For four days, McIlroy charmed the American galleries with his mesmerizing swing, his dazzling skill and his boyish humility. He left Congressional Country Club with the U.S. Open trophy tucked under his arm -- a complete package entering a limitless horizon.
You can't blame everyone for getting carried away with his promise. It's been 14 years since a prodigy arrived on the stage and delivered so quickly on the hype. A host of hopefuls has paraded through and never quite lived up to whatever greatness we expected of them: Sergio Garcia, Charles Howell, Adam Scott, Justin Rose, Michelle Wie, etc.
Finally, along comes a kid who delivered in record-setting fashion. McIlroy has the tools to become one of the all-time greats. He has the character to become one of the all-time favorites.

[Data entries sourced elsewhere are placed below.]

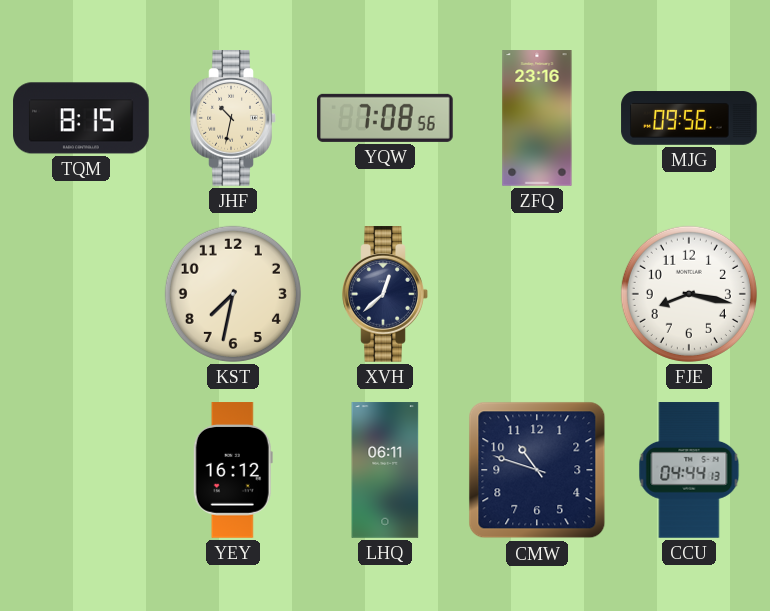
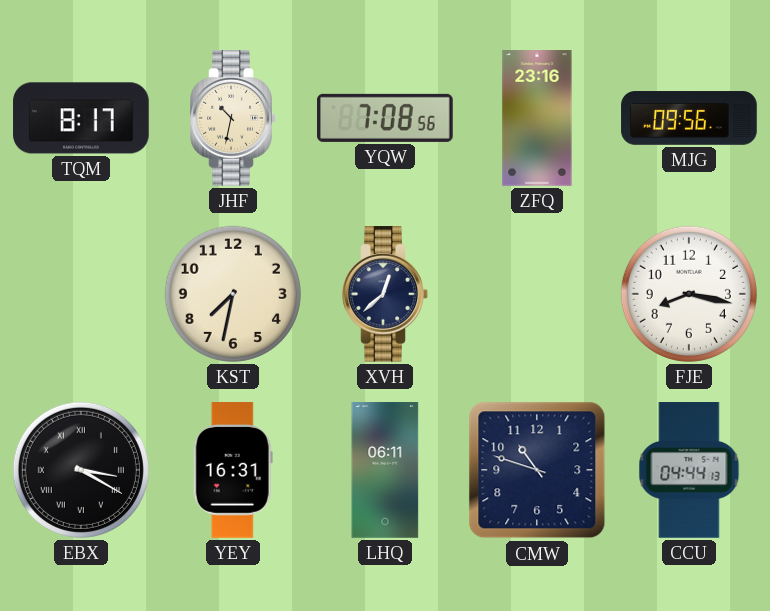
TQM: 8:15 -> 8:17
EBX: none -> 3:20
YEY: 16:12 -> 16:31
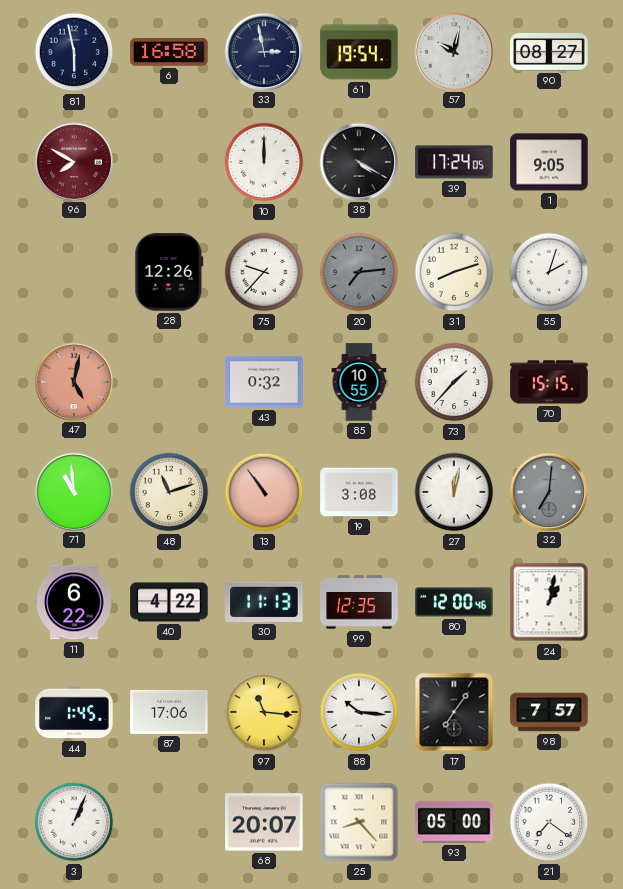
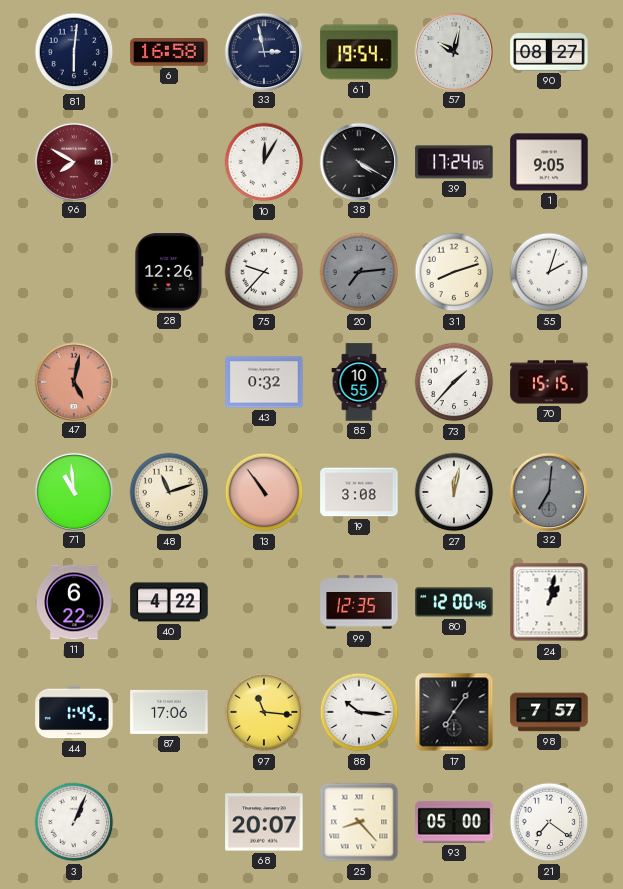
81: 5:58 -> 6:01
10: 12:00 -> 12:05
30: 11:13 -> none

With his eight-shot victory that was never in doubt from the first round onward, all eyes remained focused on the 22-year-old from Northern Ireland. But that doesn't mean there weren't some other notable performances to both praise and critique.
Here are the winners and losers from the 111th U.S. Open:
BIRDIE: Jason Day. All the glory went to McIlroy, as it did to Charl Schwartzel at the Masters Tournament and Martin Kaymer at the PGA Championship, but the 23-year-old Australian has tied for 10th, tied for second and finished alone in second in his second, third and fourth career majors without getting any scar tissue. Oh yeah, he also tied for sixth in the Players Championship and tied for ninth at the WGC Match Play Championship this year. He's a rising force to be reckoned with, and a long rivalry with McIlroy would be welcome.
BOGEY: Americans. Seriously, Robert Garrigus and Kevin Chappell are the best we can do? Are you kidding me? That Anthony was only the third best Kim in the final results says all you need to know about the state of American golf.
PAR: Lee Westwood. This eternal bridesmaid could have mailed it in after an opening 75 left him 10 behind, but he fought his way back to a tie for third. One day ... maybe.
BIRDIE: Schwartzel and Louis Oosthuizen. The recent young major winners from South Africa made positive steps toward raising their profiles further with top-10 finishes. We haven't heard the last of either.
BOGEY: Tiger Woods. With his conspicuous absence because of injury, it was only too natural for everybody making McIlroy comparisons to refer to Tiger in the past tense. Get well soon.
BIRDIE: Garcia. For all he's been through, the Spaniard still keeps himself relevant on the major stages. Must be frustrating to see McIlroy achieve what he couldn't as a young prodigy, but a tie for seventh is encouraging.
BOGEY: Phil Mickelson. After sounding so positive before the tournament, Lefty looked lost and unable to find any consistency with whatever he hit off the tee box. Hopefully he can get it back before the PGA returns to Atlanta Athletic Club in August.
BIRDIE: Graeme McDowell. The defending champ did well to tie for 14th, but he showed great class in hanging around to witness and welcome his young countryman into the major fold. It's nice to see that kind of camaraderie and respect. (In the same vein, kudos to Padraig Harrington as well.)
BOGEY: The Golf Boys. After releasing a playful music video with some "disturbing" costumes, a Bubba Watson birdie on No. 18 kept them from getting skunked. Hunter Mahan, Rickie Fowler and Ben Crane went "Oh, oh, oh!" all the way home.
BIRDIE: Robert Rock. Despite visa troubles that prevented him from arriving until hours before his first round, the Englishman shot three rounds of par or better and tied for 23rd.
PAR: Davis Love III. The Ryder Cup captain had another fine showing in a major, but a couple of short missed putts at the end of rounds cost him a chance to get back to the Masters next year.
BIRDIE: Russell Henley. The University of Georgia star sent yet another signal that he'll eventually be a pro to reckon with and a player that fans will enjoy for his outgoing personality. He showered the galleries with smiles, waves and golf balls.
BIRDIE: Chubby Chandler. The European agent has got the Midas touch these days. His clients include McIlroy, Schwartzel, Oosthuizen and Westwood. That's a lot of hardware and No. 1 rankings to market. I wish I had just a piece of his commission.
PAR: Congressional. Yes, the course played too easy and lacked the typical U.S. Open flavor. But to the USGA's credit, they didn't try to trick it up when weather spoiled setup plans.
BOGEY: The D.C. metro area. Much of the highway system looked like Kabul, and the traffic jams were legendary. Maybe they'll have it all fixed and flowing fast enough to earn a return engagement in 2026 during the nation's 250th anniversary.